— Exercise inputs —
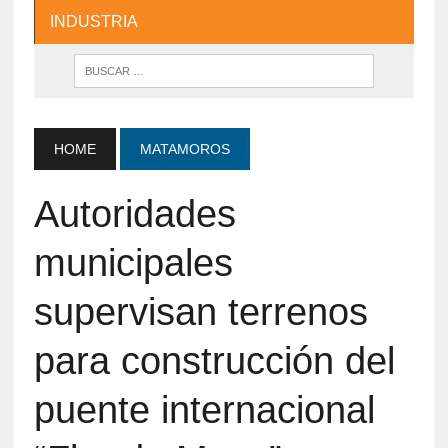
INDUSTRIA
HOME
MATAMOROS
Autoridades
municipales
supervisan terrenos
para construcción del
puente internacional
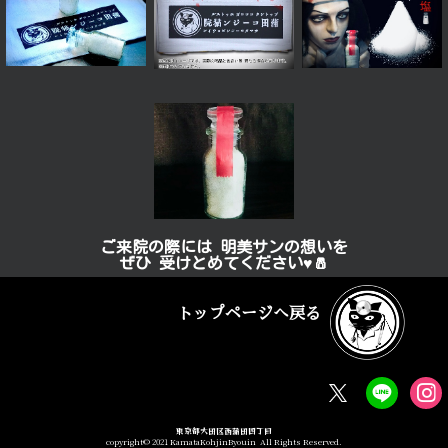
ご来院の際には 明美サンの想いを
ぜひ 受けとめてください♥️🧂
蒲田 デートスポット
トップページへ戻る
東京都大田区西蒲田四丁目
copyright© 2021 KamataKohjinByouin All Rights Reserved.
==
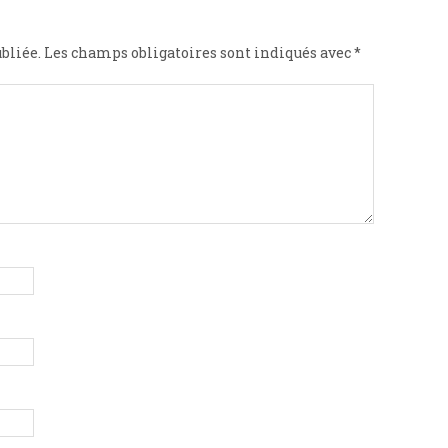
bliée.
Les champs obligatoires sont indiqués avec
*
--
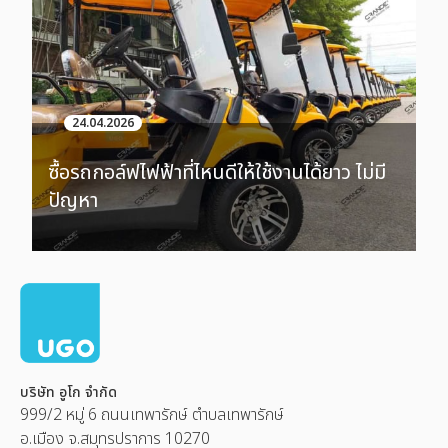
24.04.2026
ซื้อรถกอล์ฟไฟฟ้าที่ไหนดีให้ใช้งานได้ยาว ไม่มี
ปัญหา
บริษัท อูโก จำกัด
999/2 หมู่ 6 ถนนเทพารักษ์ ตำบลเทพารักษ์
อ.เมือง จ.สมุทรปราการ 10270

— What needs to be done —
In the entries above, restate word for word the lines between the one holding "ご来院の際には 明美サンの想いを" and the one holding "copyright© 2021 KamataKohjinByouin", inclusive, and nothing besides.

— Response to this exercise —
ご来院の際には 明美サンの想いを
ぜひ 受けとめてください♥️🧂
蒲田 デートスポット
トップページへ戻る
東京都大田区西蒲田四丁目
copyright© 2021 KamataKohjinByouin All Rights Reserved.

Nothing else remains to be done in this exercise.